Pun sebagai orang yang akalnya terpaut kuat dengan masa depan, bukan sebuah kemuskilan berarti bagi saya untuk meninggalkan masa lalu dan terus beranjak maju. Menjadi futuristis seperti ini kadang bagaikan candu sekaligus obat. Di satu sisi dengan memandang jauh ke depan, saya bisa dengan ringan memilah apa saja yang perlu mendapat upaya dan ruang di dalam kepala, dan apa yang tidak. Di sisi lain, hal itu membuat saya lupa caranya menikmati hidup yang ada di depan mata. Konsep live in the present masih menjadi barang mahal yang belum mampu saya beli dengan mudah. Tapi tentu saja, saya masih belum berhenti belajar dan mengamalkannya.
Beranjak maju juga identik dengan pengalaman-pengalaman buruk di masa lalu — pada hal-hal yang sebaiknya kita tinggalkan dan lupakan. Baru belakangan saya sadar bahwa ada banyak juga hal baik di masa lalu yang sadar tak sadar semakin saya tinggalkan. Seperti minat baca itu misalnya. Masih lekat di ingatan rasa girang yang membuncah saat buku dari penulis kesayangan saya terbit. Saya masih hapal betul bagaimana nikmatnya setiap waktu yang bergulir saat menelusuri kata demi kata — saat kembali lagi ke awal paragraf untuk menelanjangi maksud kalimatnya. Pun bagaimana imajinasi saya dibawa berkelana ke dalam dunia yang sebenarnya tidak ada tapi terasa nyata. Energi-energi positif macam itu nampaknya sudah semakin sukar hinggap dalam diri saya.
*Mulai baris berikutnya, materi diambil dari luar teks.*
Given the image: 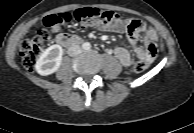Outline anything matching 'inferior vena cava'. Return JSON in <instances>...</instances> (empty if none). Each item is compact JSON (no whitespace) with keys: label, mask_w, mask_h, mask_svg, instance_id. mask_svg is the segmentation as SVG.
Masks as SVG:
<instances>
[{"label":"inferior vena cava","mask_w":194,"mask_h":133,"mask_svg":"<svg viewBox=\"0 0 194 133\" xmlns=\"http://www.w3.org/2000/svg\"><path fill=\"white\" fill-rule=\"evenodd\" d=\"M68 55L69 56H77L78 54L81 53V47L79 45H72L68 48V51H67Z\"/></svg>","instance_id":"inferior-vena-cava-1"}]
</instances>
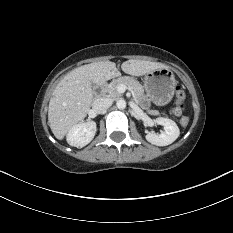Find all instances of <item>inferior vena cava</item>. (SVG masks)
<instances>
[{"label":"inferior vena cava","instance_id":"602c4592","mask_svg":"<svg viewBox=\"0 0 233 233\" xmlns=\"http://www.w3.org/2000/svg\"><path fill=\"white\" fill-rule=\"evenodd\" d=\"M111 105H112L111 99L101 97V98H97L93 102L92 108H93L94 112L100 114V113L104 112L105 110H107Z\"/></svg>","mask_w":233,"mask_h":233}]
</instances>
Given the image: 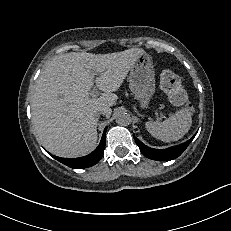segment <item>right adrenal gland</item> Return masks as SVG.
<instances>
[{
  "label": "right adrenal gland",
  "mask_w": 231,
  "mask_h": 231,
  "mask_svg": "<svg viewBox=\"0 0 231 231\" xmlns=\"http://www.w3.org/2000/svg\"><path fill=\"white\" fill-rule=\"evenodd\" d=\"M97 121H99V116H97Z\"/></svg>",
  "instance_id": "right-adrenal-gland-1"
}]
</instances>
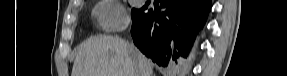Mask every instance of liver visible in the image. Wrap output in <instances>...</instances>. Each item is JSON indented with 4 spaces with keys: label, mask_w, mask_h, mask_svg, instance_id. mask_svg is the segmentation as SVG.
I'll return each instance as SVG.
<instances>
[{
    "label": "liver",
    "mask_w": 287,
    "mask_h": 76,
    "mask_svg": "<svg viewBox=\"0 0 287 76\" xmlns=\"http://www.w3.org/2000/svg\"><path fill=\"white\" fill-rule=\"evenodd\" d=\"M71 76H153V65L125 40L100 35L78 47Z\"/></svg>",
    "instance_id": "liver-1"
}]
</instances>
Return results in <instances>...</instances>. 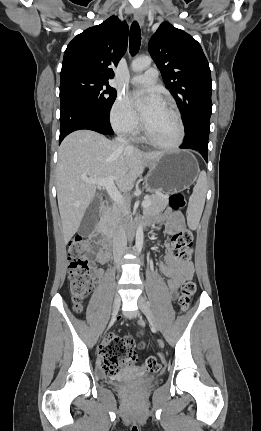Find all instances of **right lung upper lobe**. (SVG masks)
I'll use <instances>...</instances> for the list:
<instances>
[{"label":"right lung upper lobe","mask_w":261,"mask_h":431,"mask_svg":"<svg viewBox=\"0 0 261 431\" xmlns=\"http://www.w3.org/2000/svg\"><path fill=\"white\" fill-rule=\"evenodd\" d=\"M128 25L111 16L102 24L90 27L77 35L64 53L61 77L85 73L108 81L114 77L113 66L125 54Z\"/></svg>","instance_id":"obj_1"}]
</instances>
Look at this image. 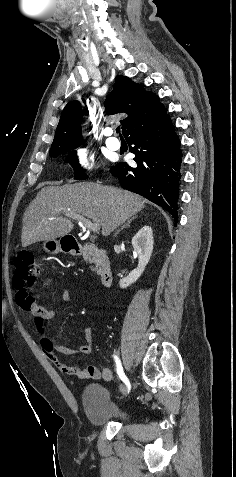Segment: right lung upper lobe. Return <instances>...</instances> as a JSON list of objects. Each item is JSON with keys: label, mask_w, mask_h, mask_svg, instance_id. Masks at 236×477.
<instances>
[{"label": "right lung upper lobe", "mask_w": 236, "mask_h": 477, "mask_svg": "<svg viewBox=\"0 0 236 477\" xmlns=\"http://www.w3.org/2000/svg\"><path fill=\"white\" fill-rule=\"evenodd\" d=\"M105 107L108 114H128L127 118L120 121L125 138L135 130L156 124L166 115V109L154 93L145 91L142 85L121 75L116 77L114 90L107 97ZM81 122L80 103L69 102L61 114L50 151L79 147L83 140Z\"/></svg>", "instance_id": "1"}]
</instances>
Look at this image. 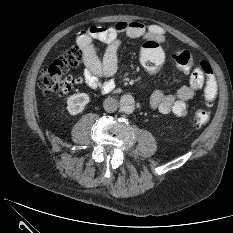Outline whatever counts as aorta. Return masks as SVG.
I'll return each instance as SVG.
<instances>
[{
	"label": "aorta",
	"mask_w": 233,
	"mask_h": 233,
	"mask_svg": "<svg viewBox=\"0 0 233 233\" xmlns=\"http://www.w3.org/2000/svg\"><path fill=\"white\" fill-rule=\"evenodd\" d=\"M121 110L125 113H132L135 110V99L130 94H125L120 99Z\"/></svg>",
	"instance_id": "obj_1"
}]
</instances>
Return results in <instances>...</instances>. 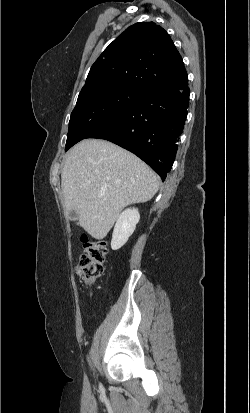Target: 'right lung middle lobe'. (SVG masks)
I'll list each match as a JSON object with an SVG mask.
<instances>
[{
  "label": "right lung middle lobe",
  "instance_id": "1",
  "mask_svg": "<svg viewBox=\"0 0 250 413\" xmlns=\"http://www.w3.org/2000/svg\"><path fill=\"white\" fill-rule=\"evenodd\" d=\"M140 93L125 85H96L82 89L71 113L65 151L113 119Z\"/></svg>",
  "mask_w": 250,
  "mask_h": 413
}]
</instances>
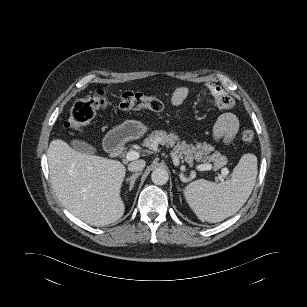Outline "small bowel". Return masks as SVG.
<instances>
[{
    "label": "small bowel",
    "instance_id": "c3829d8e",
    "mask_svg": "<svg viewBox=\"0 0 307 307\" xmlns=\"http://www.w3.org/2000/svg\"><path fill=\"white\" fill-rule=\"evenodd\" d=\"M206 89L209 91L213 104L219 109H229L232 105L231 98L223 91L221 87L214 83H205ZM190 94V89L181 86L175 89L171 96V104L178 107L184 103ZM239 129V121L237 117L230 112L222 114L214 125L212 137L217 142L225 145L230 144L235 138Z\"/></svg>",
    "mask_w": 307,
    "mask_h": 307
}]
</instances>
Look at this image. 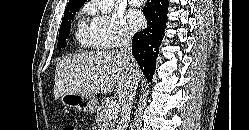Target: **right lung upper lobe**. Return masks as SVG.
Listing matches in <instances>:
<instances>
[{"label": "right lung upper lobe", "mask_w": 249, "mask_h": 130, "mask_svg": "<svg viewBox=\"0 0 249 130\" xmlns=\"http://www.w3.org/2000/svg\"><path fill=\"white\" fill-rule=\"evenodd\" d=\"M85 2L86 0H69L68 5L76 4V5L82 6Z\"/></svg>", "instance_id": "right-lung-upper-lobe-1"}]
</instances>
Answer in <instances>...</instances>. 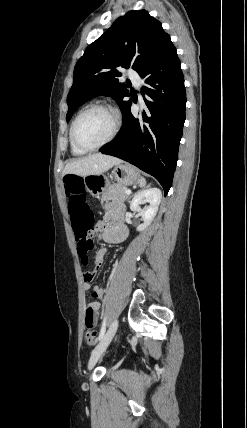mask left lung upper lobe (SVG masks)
<instances>
[{"instance_id": "obj_1", "label": "left lung upper lobe", "mask_w": 247, "mask_h": 428, "mask_svg": "<svg viewBox=\"0 0 247 428\" xmlns=\"http://www.w3.org/2000/svg\"><path fill=\"white\" fill-rule=\"evenodd\" d=\"M174 47L161 23L146 10H132L120 17L99 39L90 44L78 60L73 85L67 97V122L74 111L89 99L111 96L123 111L129 96L118 67L141 73L154 60Z\"/></svg>"}]
</instances>
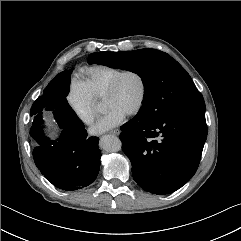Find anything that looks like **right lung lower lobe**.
Returning <instances> with one entry per match:
<instances>
[{"label": "right lung lower lobe", "instance_id": "98d812e1", "mask_svg": "<svg viewBox=\"0 0 241 241\" xmlns=\"http://www.w3.org/2000/svg\"><path fill=\"white\" fill-rule=\"evenodd\" d=\"M57 140L45 135L33 150L41 173L57 188L66 191L90 185L100 169L98 137H87L84 127H65Z\"/></svg>", "mask_w": 241, "mask_h": 241}]
</instances>
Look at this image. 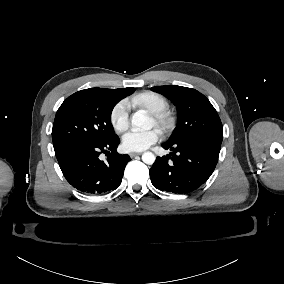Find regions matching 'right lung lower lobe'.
<instances>
[{
    "label": "right lung lower lobe",
    "mask_w": 284,
    "mask_h": 284,
    "mask_svg": "<svg viewBox=\"0 0 284 284\" xmlns=\"http://www.w3.org/2000/svg\"><path fill=\"white\" fill-rule=\"evenodd\" d=\"M119 143L117 135L105 142L72 143L55 150V155L73 187L86 194H105L119 187L131 160L127 154L117 153ZM101 153L108 156L105 162L99 159Z\"/></svg>",
    "instance_id": "right-lung-lower-lobe-1"
}]
</instances>
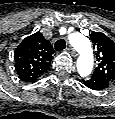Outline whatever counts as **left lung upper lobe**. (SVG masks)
Segmentation results:
<instances>
[{"mask_svg":"<svg viewBox=\"0 0 115 119\" xmlns=\"http://www.w3.org/2000/svg\"><path fill=\"white\" fill-rule=\"evenodd\" d=\"M90 37L98 61L94 75L103 77L109 82L115 81V42L101 32H92Z\"/></svg>","mask_w":115,"mask_h":119,"instance_id":"5c2ea615","label":"left lung upper lobe"}]
</instances>
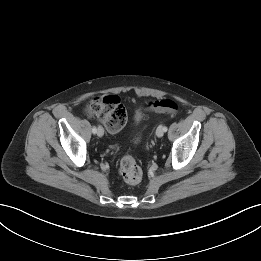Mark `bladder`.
Here are the masks:
<instances>
[{"label":"bladder","instance_id":"31cf9c89","mask_svg":"<svg viewBox=\"0 0 261 261\" xmlns=\"http://www.w3.org/2000/svg\"><path fill=\"white\" fill-rule=\"evenodd\" d=\"M143 119V114L140 111H136L133 117V121L135 124H138Z\"/></svg>","mask_w":261,"mask_h":261}]
</instances>
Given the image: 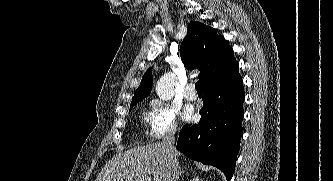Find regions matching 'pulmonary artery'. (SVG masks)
<instances>
[{
    "mask_svg": "<svg viewBox=\"0 0 333 181\" xmlns=\"http://www.w3.org/2000/svg\"><path fill=\"white\" fill-rule=\"evenodd\" d=\"M184 97L185 99L189 100V101H195L197 99V94L194 91V87L192 84H189L185 91H184Z\"/></svg>",
    "mask_w": 333,
    "mask_h": 181,
    "instance_id": "obj_1",
    "label": "pulmonary artery"
}]
</instances>
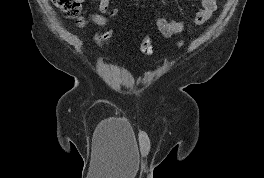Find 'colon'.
Segmentation results:
<instances>
[{"instance_id":"1","label":"colon","mask_w":264,"mask_h":178,"mask_svg":"<svg viewBox=\"0 0 264 178\" xmlns=\"http://www.w3.org/2000/svg\"><path fill=\"white\" fill-rule=\"evenodd\" d=\"M53 5L63 12L67 17L76 18L81 12L82 0H51ZM113 35L112 30L100 33L96 37V41L100 46L106 45ZM140 50L145 55L153 54V44L149 35H143L140 42Z\"/></svg>"}]
</instances>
Hal-hal baik seperti ini yang tidak siap saya lepaskan. Kenyataan bahwa saya tidak lebih baik dibandingkan dengan diri di masa lalu itulah yang nyatanya membuat saya merasa sedih. Rasanya seperti menjadi manusia yang merugi — yang tidak lebih baik dari hari kemarin.
Dari sini, saya dipaksa mengarifi kembali bahwa melepaskan itu memang kadang tidak mudah, terlebih jika yang dilepaskan adalah sesuatu yang agaknya terlampau baik untuk sekadar menjadi ‘pernah’.
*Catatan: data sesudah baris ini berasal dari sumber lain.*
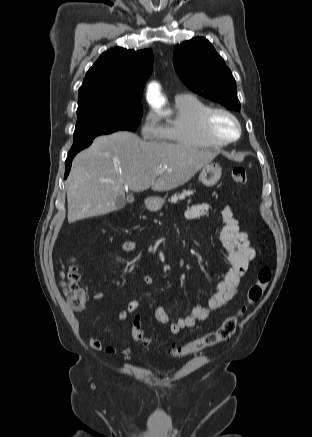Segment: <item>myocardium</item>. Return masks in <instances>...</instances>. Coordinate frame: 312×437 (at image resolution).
Wrapping results in <instances>:
<instances>
[{
	"label": "myocardium",
	"instance_id": "myocardium-1",
	"mask_svg": "<svg viewBox=\"0 0 312 437\" xmlns=\"http://www.w3.org/2000/svg\"><path fill=\"white\" fill-rule=\"evenodd\" d=\"M217 114H224L228 117H230L237 128V134L232 137V138H228V139H224L221 138L220 136H218L212 129V120L214 118L215 115ZM201 129L203 134L213 143L217 144V145H228L231 144L235 141H237L240 137H241V133H242V127H241V123L239 121V119L237 118V116L232 113L230 110L223 108V107H213V108H209L208 110H206L202 117H201Z\"/></svg>",
	"mask_w": 312,
	"mask_h": 437
}]
</instances>
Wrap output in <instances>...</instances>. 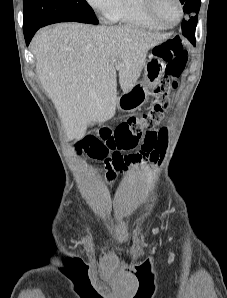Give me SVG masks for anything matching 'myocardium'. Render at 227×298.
<instances>
[{"instance_id":"myocardium-1","label":"myocardium","mask_w":227,"mask_h":298,"mask_svg":"<svg viewBox=\"0 0 227 298\" xmlns=\"http://www.w3.org/2000/svg\"><path fill=\"white\" fill-rule=\"evenodd\" d=\"M145 1V10L148 16L153 19L158 24L164 26V27H174L178 25L184 16V6L183 2L181 0H176L178 7H179V17L174 23H167L165 22L156 12V3L157 0H144Z\"/></svg>"}]
</instances>
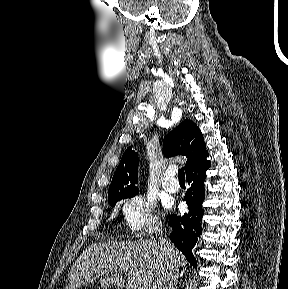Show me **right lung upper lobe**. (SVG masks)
Instances as JSON below:
<instances>
[{
	"mask_svg": "<svg viewBox=\"0 0 288 289\" xmlns=\"http://www.w3.org/2000/svg\"><path fill=\"white\" fill-rule=\"evenodd\" d=\"M166 157L186 156L185 172L187 173L208 156L201 131L191 120L183 121L163 140ZM138 183V153L127 148L115 171L109 191L136 189Z\"/></svg>",
	"mask_w": 288,
	"mask_h": 289,
	"instance_id": "cb5924a9",
	"label": "right lung upper lobe"
}]
</instances>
Pada akhirnya, saya sadar bahwa akan ada saat di mana melepaskan adalah pilihan yang lebih baik dibandingkan dengan mempertahankan. Merelakan segala yang tidak lagi menjadi muasal ketenangan dan muara tujuan seharusnya bisa menjadi tanda bahwa kita telah bertumbuh — telah menjadi manusia yang lebih baik.
Melepaskan juga bukan hanya perkara mengosongkan ruang dan memberi tempat untuk hal baru. Lebih dari itu, melepaskan berarti memberi kita ruang untuk memafhumi bahwa hidup terus bergulir maju ke depan, banyak hal yang tak lagi sama, manusia berubah, dan hal-hal itu tak selamanya menjadi masalah. Selama upaya menjadi lebih baik tidak pernah dipadamkan, meski hasilnya tak sesuai harapan, ya, tidak apa-apa. Terus jalan saja.
Jika memang sudah saatnya melepaskan, ya, lepaskan. Tidak mudah, tapi bisa. Toh keikhlasan adalah hal yang mesti dilatih seumur hidup, bukan?